A simple way to do this sort of thing is to threshold and then use diff to look for rising and falling edges in the thresholded data.
emg2 = emg > thresh; %emg2 = 1 and 0 for event / non event
demg = diff(emg2); % contains 0, -1, 1
rise = find(demg>0)+1; %+1 because of how diff works
fall = find(demg<0);
rise should then contain the positions where emg goes from below threshold to above threshold. If the data is sufficiently noisy, this could contain false positives, so you may want to then filter those results with additional criteria - e.g. check that after the rise the data stays above threshold for some minimum period.
The problem with doing it by the method you're using to find gaps is the following. Presume your data looks like this, where 0 is below threshold and 1 above threshold: 000111000111000. That is, our first event starts at index 4 and finishes at index 6, and the second starts at index 10 and ends at index 12.

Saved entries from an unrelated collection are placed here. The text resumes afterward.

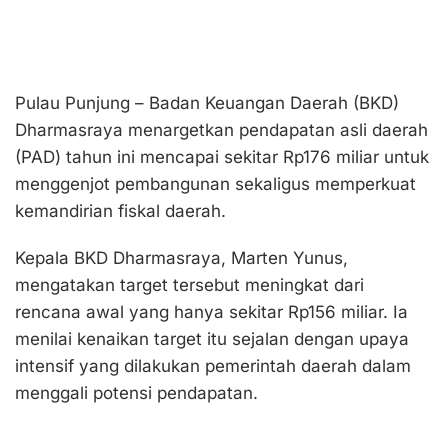
Pulau Punjung – Badan Keuangan Daerah (BKD)
Dharmasraya menargetkan pendapatan asli daerah
(PAD) tahun ini mencapai sekitar Rp176 miliar untuk
menggenjot pembangunan sekaligus memperkuat
kemandirian fiskal daerah.
Kepala BKD Dharmasraya, Marten Yunus,
mengatakan target tersebut meningkat dari
rencana awal yang hanya sekitar Rp156 miliar. Ia
menilai kenaikan target itu sejalan dengan upaya
intensif yang dilakukan pemerintah daerah dalam
menggali potensi pendapatan.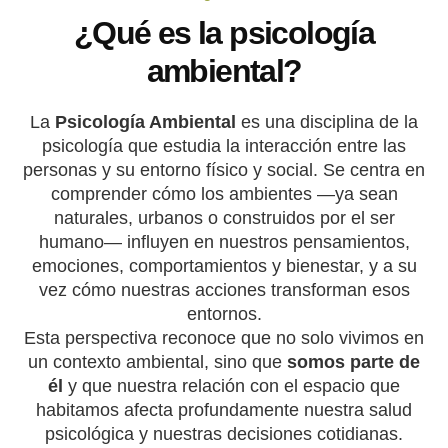
¿Qué es la psicología
ambiental?
La
Psicología Ambiental
es una disciplina de la
psicología que estudia la interacción entre las
personas y su entorno físico y social. Se centra en
comprender cómo los ambientes —ya sean
naturales, urbanos o construidos por el ser
humano— influyen en nuestros pensamientos,
emociones, comportamientos y bienestar, y a su
vez cómo nuestras acciones transforman esos
entornos.
Esta perspectiva reconoce que no solo vivimos en
un contexto ambiental, sino que
somos parte de
él
y que nuestra relación con el espacio que
habitamos afecta profundamente nuestra salud
psicológica y nuestras decisiones cotidianas.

emgT = find(emg > thresh);
This finds all the places where our data = 1, so emgT = [4,5,6,10,11,12]
emgD = diff(emgT);
This takes the difference between emgT(n+1), and emgT(n) - since there's no n+1 for the final datapoint, the output is one smaller than emgT. Our output is [1 1 4 1 1] - that is, it will find the gap between the two events, but not the gap between the start of the file and the first event, or the gap between the last event and the end of the file.